By Lucas | September 17, 2015
My journey into data science is taking me all sorts of interesting places that I didn’t originally expect. That’s what I love about it. While I can feel myself accelerating into the learning curve, there’s no shortage of new things to learn and won’t be for years to come.
One of the latest has been setting up of a “dual boot” environment of my new Dell PC to run both Windows 10 and Linux Ubuntu. I’ve been using Linux a lot more lately, and it just felt logical to give myself the ability to run on a Linux environment as necessary. I did consider other alternatives such as a Mac (Unix), but I didn’t really want to pay the price premium. I could certainly have run a Virtual Machine with Ubuntu, but when I experimented with that option on my last machine, I could always tell it wasn’t a native install.
As with many other experiences the last couple of years, setting up the dual boot seemed like a great learning opportunity, and it was. I started by upgrading HDD that my new Dell came with to a 500 GB solid state drive from Samsung. Samsung provides software that “magically” clones your old drive to your new SSD, but it didn’t work for my PC. As soon as I uninstalled it, the SSD was recognized again, so I used a free program from the company that made my Sata to USB cable, and I was off to the races. From there, I booted to an SD card installation of Ubuntu I had created, and I was off to the races. Now, each time I start my PC, I have the option of Windows 10 or Ubuntu.
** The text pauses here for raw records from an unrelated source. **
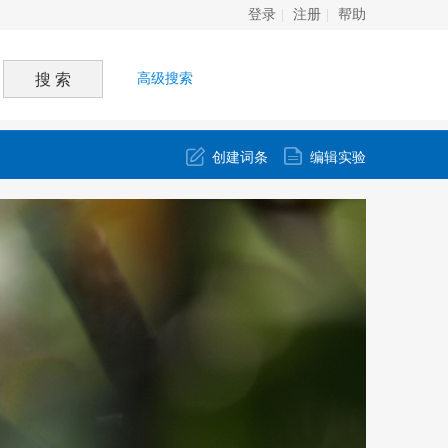
登录
注册
帮助
高级搜索
创建词条
编辑实验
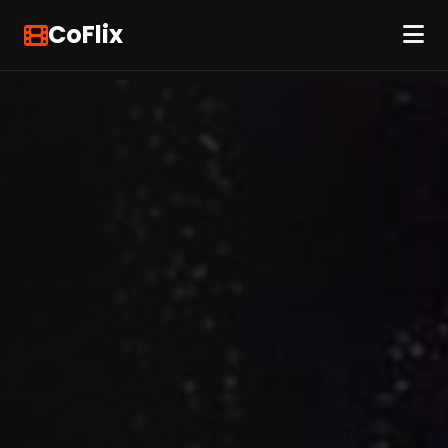
CoFlix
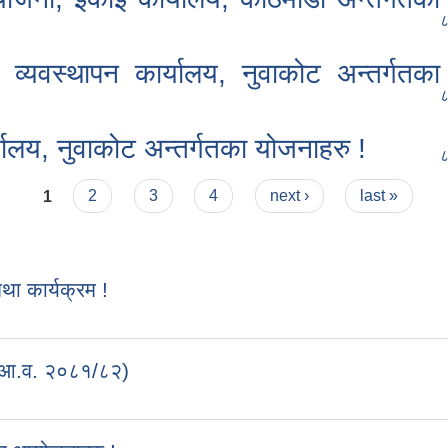
८
्यवस्थापन कार्यालय, नुवाकोट अन्तर्गतका
८
्यालय, नुवाकोट अन्तर्गतका योजनाहरु !
८
1
2
3
4
next ›
last »
 कार्यक्रम !
 (आ.व. २०८१/८२)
My impression of Linux desktop users is that they are very passionate, not only about Linux, but about their specific distro. I’ve had two equally strong reactions to using Ubuntu the last couple of weeks.
Ubuntu Makes Installing Applications a Breeze
Installing tools on Linux is so much easier with Linux than it is with Windows. The stuff that is normal difficulty on Windows doesn’t even cause me to break a sweat with Ubuntu. The stuff that seems almost impossible on Windows is very doable with Ubuntu. Installing Python modules is easy, and I had R installed with one line from the command line interface. Even newer, rapidly evolving tools, like Apache Spark are easy to set up with Ubuntu, and I was even able to Spark working with Jupyter notebooks in short order. It’s great to not have to take the workarounds, and to be able to follow tutorials the way they were written. Installing with “apt-get” package management is a change if you’ve never done it before, but it truly is a better way. Heck, I was even able to install a desktop client for Spotify via the CLI.
Ubuntu Does Not Play Nicely With Some Drivers
The frustrating flip side of the coin is that out of the box not everything works on Ubuntu the way it does with OS X or Windows 10. I’ve had enough problems to feel frustrated. My touchpad didn’t work, my speakers make phantom noise when no noise is being generated by programs, and standby & hibernate modes don’t work. Of these, I’ve only been able to resolve the touchpad problem completely. Reading forums and blog posts reveals that these are common problems for Ubuntu users, and some of them are difficult to resolve. I’m left to wonder if I might have had a simpler experience if I had chosen a PC from the list of Ubuntu certified hardware.
As it stands, I’ll continue working with my dual boot setup, as both Windows 10 and Ubuntu fill important use cases for me. I can’t use either one exclusively, and I enjoy both. I hope that over time I’ll be able to figure out some of the inconveniences I have with Ubuntu and be able to use it even more.
Update (1/10/17): Going through these old posts has been interesting. When I updated to Ubuntu 16.04 about one year after this original post, virtually all of my driver problems were solved. I now spend nearly all of my time at home in Ubuntu, and it is now very rare for me to boot into Windows.